I noticed that both grandmothers, who rarely took an interest in that sort of news—a new nebula discovered, another spaceship launched—knew about the comet, as if there were some special reason for them to remember when it was due, the way they remembered birthdays and anniversaries.

They were preparing for the comet’s arrival, and while the preparations were not manifest in action, they were palpable. Grandmother Mara softened, and contrary to her personality she let go of her old feuds and worried that she would not be able to forgive everything in time. Grandmother Tanya, an incredible tranquil person, became calmer still, more tactful, as if apologizing even to the dust she wiped away or the salt she tossed into the soup.

It seemed that they wanted to talk about something, to tell us something, but were afraid of being misunderstood, that their statements would be taken with a condescending smile, and they kept silent, as if they knew that the mockery might later make trouble for the one who dismissed their warning so lightly.

I sensed the aura of mystery that surrounded the comet and tried to stick closer to the grannies, in case their anxiety would make them careless and they’d inadvertently say something that explained their strange anticipation.

Comet, comet, comet—I went to school, did my homework, made snow forts, but it was inside me, invading my dreams as the source of tormenting fears, like sounds that humans cannot hear but which resound in the body as confusion and horror.

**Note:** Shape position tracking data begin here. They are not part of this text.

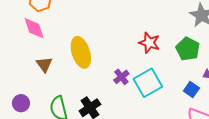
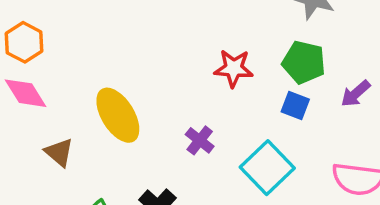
cyan square: (148, 83) -> (267, 168), moved
blue square: (191, 90) -> (295, 105), moved

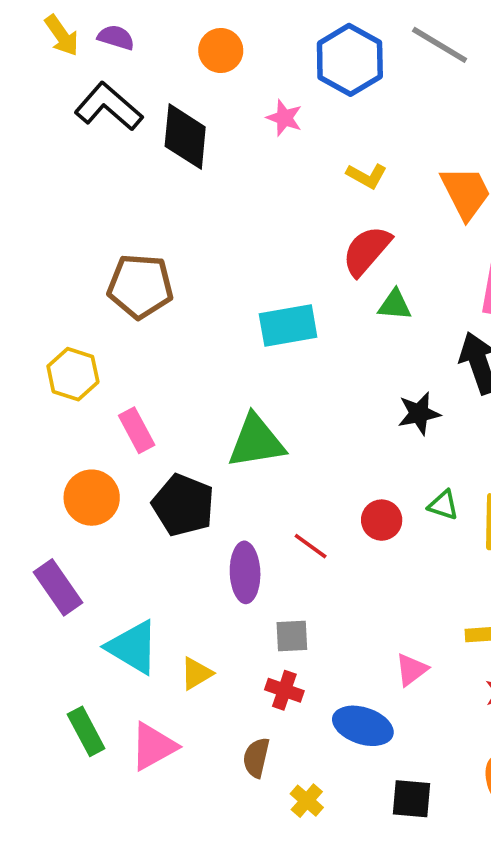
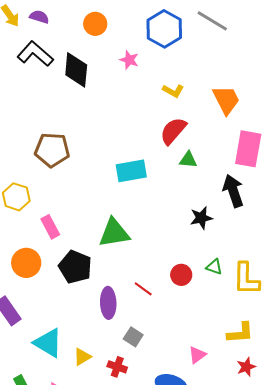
gray square: (292, 636) -> (133, 337), turned 36
red cross: (284, 690) -> (117, 367), moved

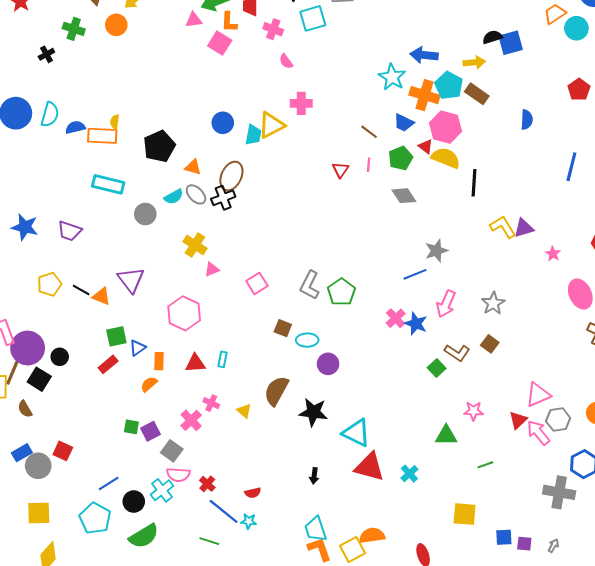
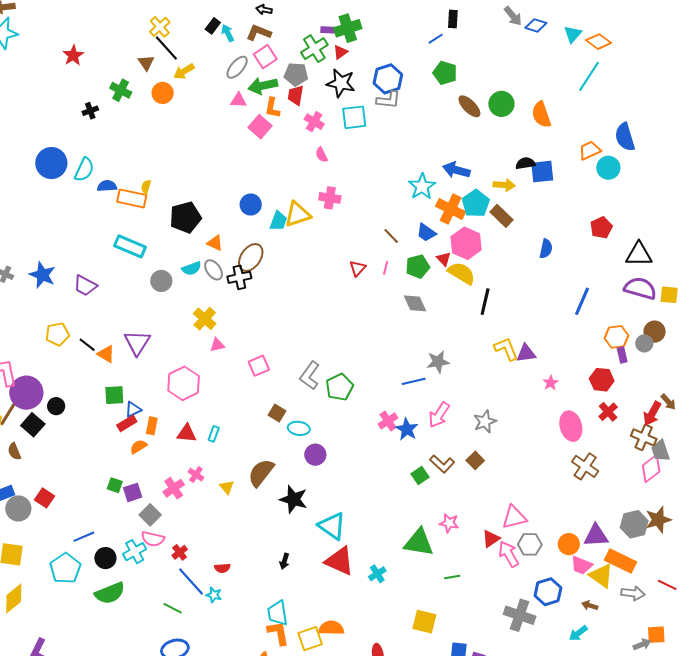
red rectangle: (108, 364) -> (127, 423), moved
green triangle: (446, 435) -> (419, 542), size x1.4

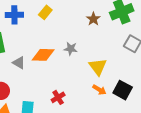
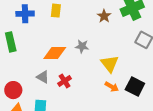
yellow rectangle: (45, 12) -> (56, 11), turned -32
gray triangle: (19, 63) -> (43, 77), moved
red cross: (58, 97) -> (65, 81), moved

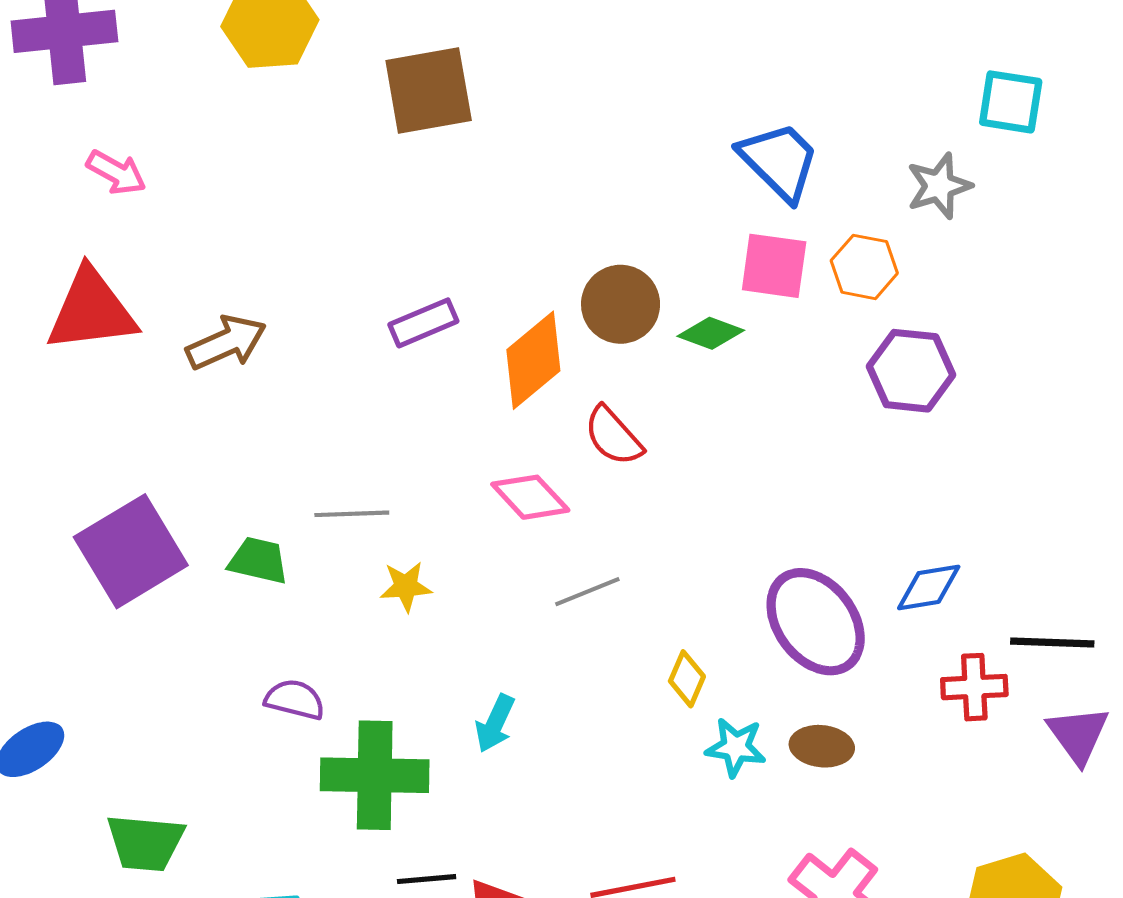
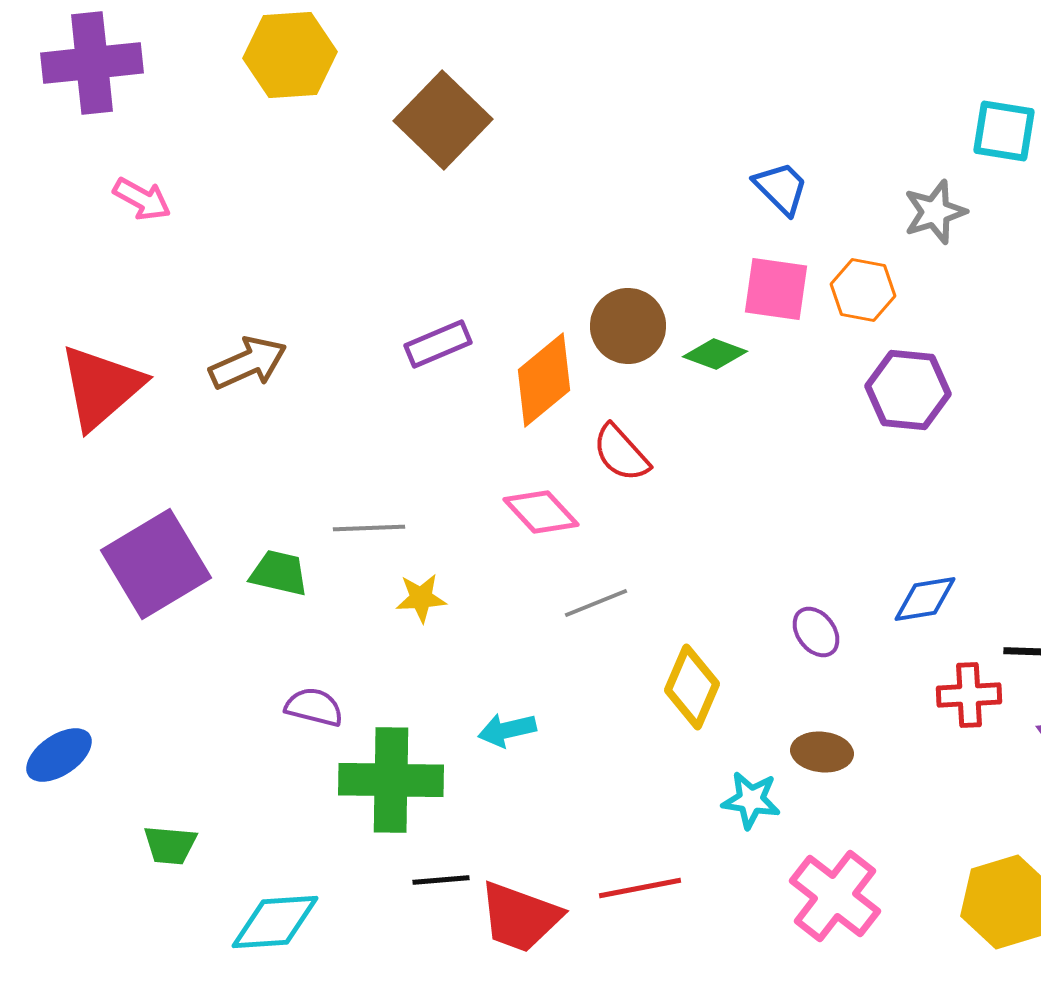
brown square: (429, 91) -> (443, 120), turned -36
blue trapezoid: (779, 161) -> (781, 188), size x0.7
red triangle: (91, 310) -> (101, 387), moved, turned -34
purple ellipse: (816, 622) -> (816, 632), size x0.5
yellow diamond: (687, 679) -> (692, 687), size x1.5
cyan arrow: (495, 723) -> (507, 730), turned 52
cyan star: (736, 747) -> (751, 800), moved
green trapezoid: (145, 843) -> (170, 845), size x0.7

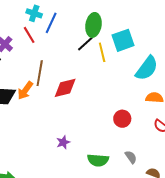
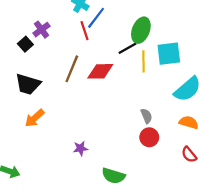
red line: (29, 35) -> (84, 31), moved
red diamond: (65, 88) -> (100, 71), moved
orange arrow: (25, 91) -> (35, 118), moved
gray semicircle: (131, 157) -> (146, 116), moved

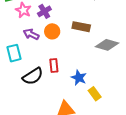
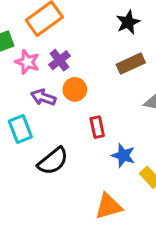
brown rectangle: (81, 27) -> (131, 64), moved, turned -30
red rectangle: (54, 65) -> (97, 127), moved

The comet was already there, it was constantly hanging over my head, and the nearness of the comet to the earth hinted at some future event, an exceedingly rare moment in time, when the veils are lifted and the invisible becomes visible.

One afternoon I came home early—they had canceled the final class.

Grandmother Tanya was sitting at the table, with a newspaper spread before her, open to an article about Haley’s Comet with a bold and clumsy headline referring to the “celestial guest.”

Grandmother had removed her glasses—even though she read with them on—and seemed to be holding an invisible book before her eyes, for which glasses were unnecessary. Softly, with a cautious step, feeling the way through the path of memory, overgrown and nearly gone, she whispered words, repeating them more confidently, with fewer hesitations, each time: “And God said, Let there be lights in the firmament of the heaven to divide the day from the night; and let them be for signs, and for seasons, and for days, and years.